__YOUR ASSIGNMENT__: Retype only what runs from the first line of the listing to the line holding "kaupan somekanavat auki", both included. Do not retype the pictures.

__PROVIDED RECORDS__:

******

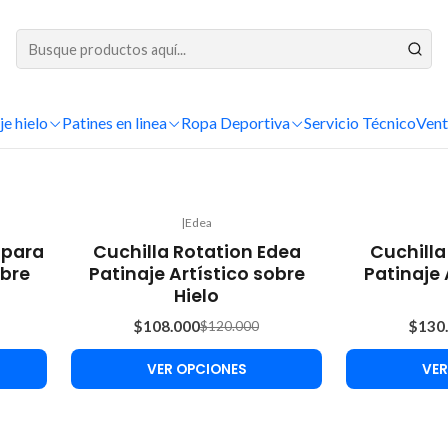
DESPACHOS A TODO CHILE
Inicio
Patinaje hielo
Cuchillas para Patinaje Artístico sobre Hielo
Edea
je hielo
Patines en linea
Ropa Deportiva
Edea
Servicio Técnico
Vent
|
Edea
-10%
-10%
 para
Cuchilla Rotation Edea
Cuchill
OFF
OFF
obre
Patinaje Artístico sobre
Patinaje 
Hielo
$108.000
$130
$120.000
VER OPCIONES
VER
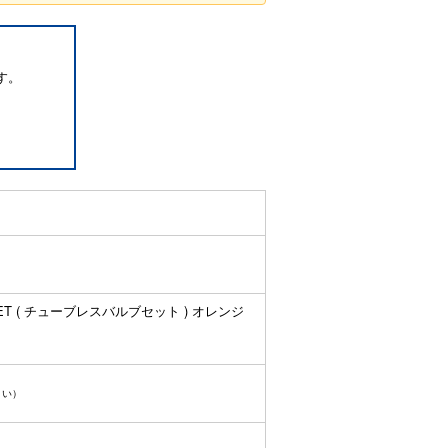
す。
 SET ( チューブレスバルブセット ) オレンジ
さい）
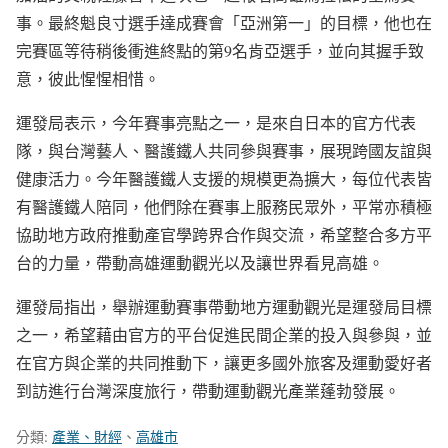
事。最終魁良寸選手達成賽會「亞洲第一」的目標，他也在
完賽區等待稍後衝進終點的第9名肯亞選手，並向其握手致
意，彼此惺惺相惜。
運發局表示，今年賽事亮點之一，是來自日本的官方代表
隊，與台灣藝人、醫護鐵人共同參與賽事，展現跨國友誼與
健康活力。今年醫護鐵人支援的規模更為擴大，每位代表皆
有醫護鐵人陪同，他們除在賽事上服務民眾外，平常亦積極
協助地方政府推動產官學跨界合作與交流，希望整合多方平
台的力量，帶動高雄運動觀光以及讓世界看見高雄。
運發局指出，舉辦運動賽事帶動地方運動觀光是運發局目標
之一，希望藉由官方的平台促進民間企業的投入與參與，並
在官方與企業的共同推動下，讓更多國外旅客及運動愛好者
到訪進行台灣深度旅行，帶動運動觀光產業蓬勃發展。
分類:
產業、財經
、
高雄市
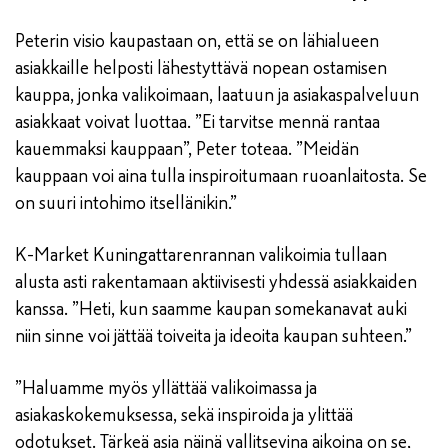
Peterin visio kaupastaan on, että se on lähialueen
asiakkaille helposti lähestyttävä nopean ostamisen
kauppa, jonka valikoimaan, laatuun ja asiakaspalveluun
asiakkaat voivat luottaa. ”Ei tarvitse mennä rantaa
kauemmaksi kauppaan”, Peter toteaa. ”Meidän
kauppaan voi aina tulla inspiroitumaan ruoanlaitosta. Se
on suuri intohimo itsellänikin.”
K-Market Kuningattarenrannan valikoimia tullaan
alusta asti rakentamaan aktiivisesti yhdessä asiakkaiden
kanssa. ”Heti, kun saamme kaupan somekanavat auki
niin sinne voi jättää toiveita ja ideoita kaupan suhteen.”
”Haluamme myös yllättää valikoimassa ja
asiakaskokemuksessa, sekä inspiroida ja ylittää
odotukset. Tärkeä asia näinä vallitsevina aikoina on se,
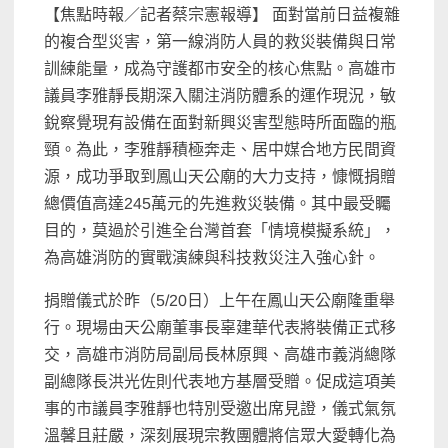
【焦點時報／記者蔡宗憲報導】 面對當前日益複雜
的複合型災害，第一線消防人員的救災裝備與日常
訓練能量，成為守護都市安全的核心焦點。高雄市
議員李雅靜長期深入關注消防體系的運作現況，敏
銳察覺現有設備在面對新興災害型態時所面臨的瓶
頸。為此，李雅靜積極奔走、居中媒合地方民間資
源，成功爭取到鳳山天公廟的大力支持，慷慨捐贈
總價值高達245萬元的先進救災裝備。其中最受矚
目的，莫過於引進全台灣首套「情境模擬系統」，
為高雄消防的實戰演練與科技救災注入強心針。
捐贈儀式於昨（5/20日）上午在鳳山天公廟隆重舉
行。現場由天公廟董事長辜建華代表將裝備正式移
交，高雄市消防局副局長林原興、高雄市義消總隊
副總隊長洪光佐則代表地方基層受贈。促成這項美
事的市議員李雅靜也特別受邀出席見證，儀式氣氛
溫馨且莊嚴，深刻展現宗教團體將信眾大愛轉化為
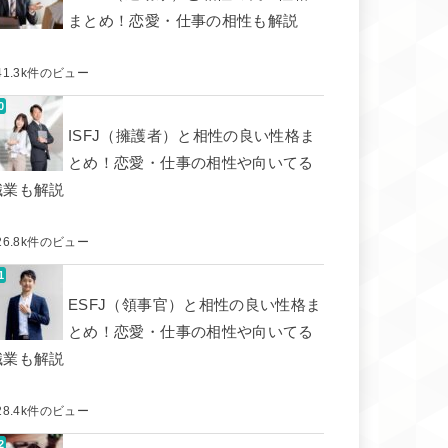
まとめ！恋愛・仕事の相性も解説
41.3k件のビュー
ISFJ（擁護者）と相性の良い性格ま
とめ！恋愛・仕事の相性や向いてる
職業も解説
26.8k件のビュー
ESFJ（領事官）と相性の良い性格ま
とめ！恋愛・仕事の相性や向いてる
職業も解説
28.4k件のビュー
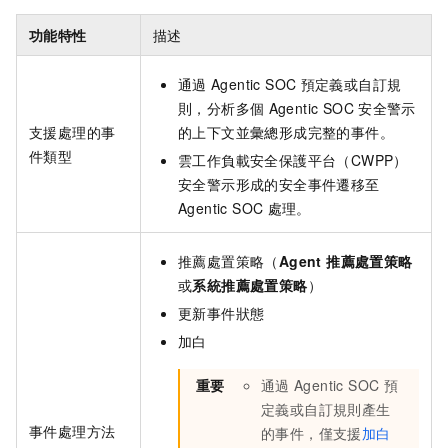
功能特性
描述
通過
Agentic SOC
預定義或自訂規
則，分析多個
Agentic SOC
安全警示
支援處理的事
的上下文並彙總形成完整的事件。
件類型
雲工作負載安全保護平台（CWPP）
安全警示形成的安全事件遷移至
Agentic SOC
處理。
推薦處置策略（
Agent 推薦處置策略
或
系統推薦處置策略
）
更新事件狀態
加白
重要
通過
Agentic SOC
預
定義或自訂規則產生
事件處理方法
的事件，僅支援
加白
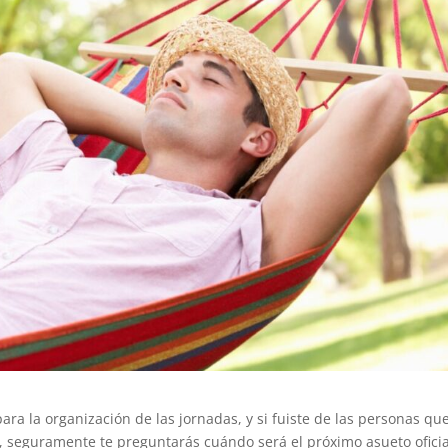
ara la organización de las jornadas, y si fuiste de las personas qu
 seguramente te preguntarás cuándo será el próximo asueto oficia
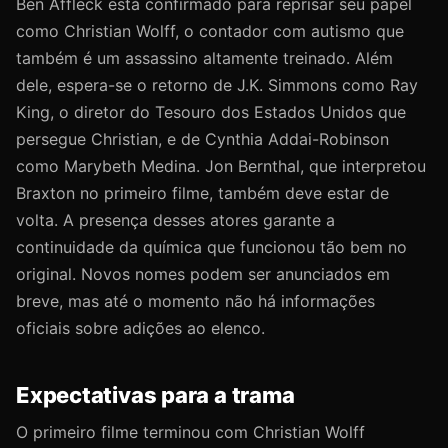
Ben Affleck está confirmado para reprisar seu papel
como Christian Wolff, o contador com autismo que
também é um assassino altamente treinado. Além
dele, espera-se o retorno de J.K. Simmons como Ray
King, o diretor do Tesouro dos Estados Unidos que
persegue Christian, e de Cynthia Addai-Robinson
como Marybeth Medina. Jon Bernthal, que interpretou
Braxton no primeiro filme, também deve estar de
volta. A presença desses atores garante a
continuidade da química que funcionou tão bem no
original. Novos nomes podem ser anunciados em
breve, mas até o momento não há informações
oficiais sobre adições ao elenco.
Expectativas para a trama
O primeiro filme terminou com Christian Wolff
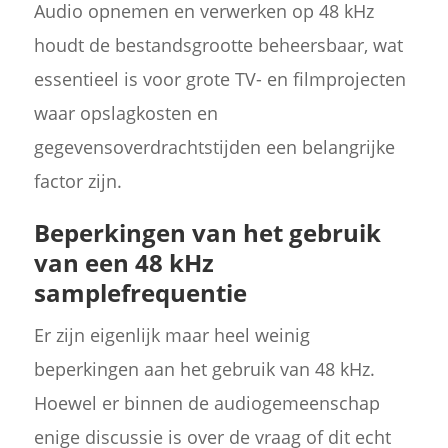
Audio opnemen en verwerken op 48 kHz
houdt de bestandsgrootte beheersbaar, wat
essentieel is voor grote TV- en filmprojecten
waar opslagkosten en
gegevensoverdrachtstijden een belangrijke
factor zijn.
Beperkingen van het gebruik
van een 48 kHz
samplefrequentie
Er zijn eigenlijk maar heel weinig
beperkingen aan het gebruik van 48 kHz.
Hoewel er binnen de audiogemeenschap
enige discussie is over de vraag of dit echt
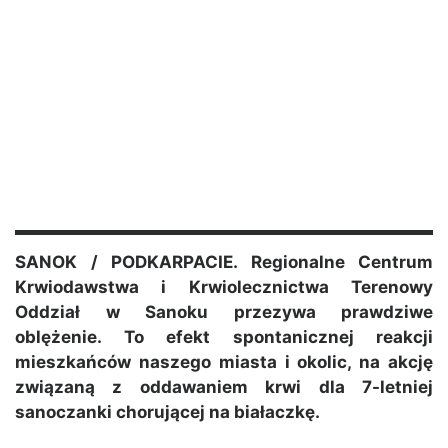
SANOK / PODKARPACIE. Regionalne Centrum
Krwiodawstwa i Krwiolecznictwa Terenowy
Oddział w Sanoku przezywa prawdziwe
oblężenie. To efekt spontanicznej reakcji
mieszkańców naszego miasta i okolic, na akcję
związaną z oddawaniem krwi dla 7-letniej
sanoczanki chorującej na białaczkę.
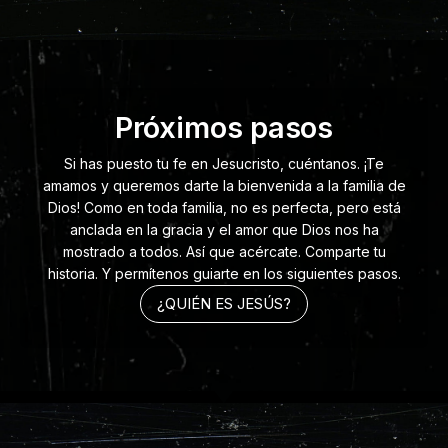
Próximos pasos
Si has puesto tu fe en Jesucristo, cuéntanos. ¡Te
amamos y queremos darte la bienvenida a la familia de
Dios! Como en toda familia, no es perfecta, pero está
anclada en la gracia y el amor que Dios nos ha
mostrado a todos. Así que acércate. Comparte tu
historia. Y permítenos guiarte en los siguientes pasos.
¿QUIÉN ES JESÚS?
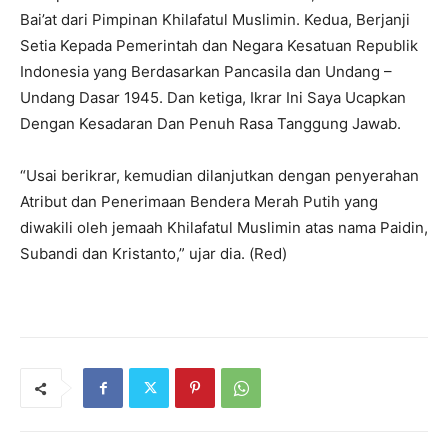
Bai’at dari Pimpinan Khilafatul Muslimin. Kedua, Berjanji
Setia Kepada Pemerintah dan Negara Kesatuan Republik
Indonesia yang Berdasarkan Pancasila dan Undang –
Undang Dasar 1945. Dan ketiga, Ikrar Ini Saya Ucapkan
Dengan Kesadaran Dan Penuh Rasa Tanggung Jawab.
“Usai berikrar, kemudian dilanjutkan dengan penyerahan
Atribut dan Penerimaan Bendera Merah Putih yang
diwakili oleh jemaah Khilafatul Muslimin atas nama Paidin,
Subandi dan Kristanto,” ujar dia. (Red)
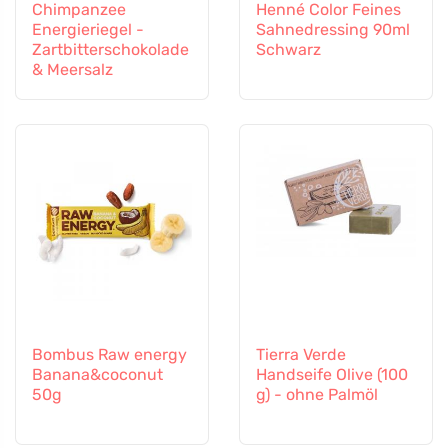
Chimpanzee
Henné Color Feines
Energieriegel -
Sahnedressing 90ml
Zartbitterschokolade
Schwarz
& Meersalz
Bombus Raw energy
Tierra Verde
Banana&coconut
Handseife Olive (100
50g
g) - ohne Palmöl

******

__TASK SOLUTION__:
DESPACHOS A TODO CHILE
Inicio
Patinaje hielo
Cuchillas para Patinaje Artístico sobre Hielo
Edea
je hielo
Patines en linea
Ropa Deportiva
Edea
Servicio Técnico
Vent
|
Edea
-10%
-10%
 para
Cuchilla Rotation Edea
Cuchill
OFF
OFF
obre
Patinaje Artístico sobre
Patinaje 
Hielo
$108.000
$130
$120.000
VER OPCIONES
VER
す。
 SET ( チューブレスバルブセット ) オレンジ
さい）
事。最終魁良寸選手達成賽會「亞洲第一」的目標，他也在
完賽區等待稍後衝進終點的第9名肯亞選手，並向其握手致
意，彼此惺惺相惜。
運發局表示，今年賽事亮點之一，是來自日本的官方代表
隊，與台灣藝人、醫護鐵人共同參與賽事，展現跨國友誼與
健康活力。今年醫護鐵人支援的規模更為擴大，每位代表皆
有醫護鐵人陪同，他們除在賽事上服務民眾外，平常亦積極
協助地方政府推動產官學跨界合作與交流，希望整合多方平
台的力量，帶動高雄運動觀光以及讓世界看見高雄。
運發局指出，舉辦運動賽事帶動地方運動觀光是運發局目標
之一，希望藉由官方的平台促進民間企業的投入與參與，並
在官方與企業的共同推動下，讓更多國外旅客及運動愛好者
到訪進行台灣深度旅行，帶動運動觀光產業蓬勃發展。
分類:
產業、財經
、
高雄市
Peterin visio kaupastaan on, että se on lähialueen
asiakkaille helposti lähestyttävä nopean ostamisen
kauppa, jonka valikoimaan, laatuun ja asiakaspalveluun
asiakkaat voivat luottaa. ”Ei tarvitse mennä rantaa
kauemmaksi kauppaan”, Peter toteaa. ”Meidän
kauppaan voi aina tulla inspiroitumaan ruoanlaitosta. Se
on suuri intohimo itsellänikin.”
K-Market Kuningattarenrannan valikoimia tullaan
alusta asti rakentamaan aktiivisesti yhdessä asiakkaiden
kanssa. ”Heti, kun saamme kaupan somekanavat auki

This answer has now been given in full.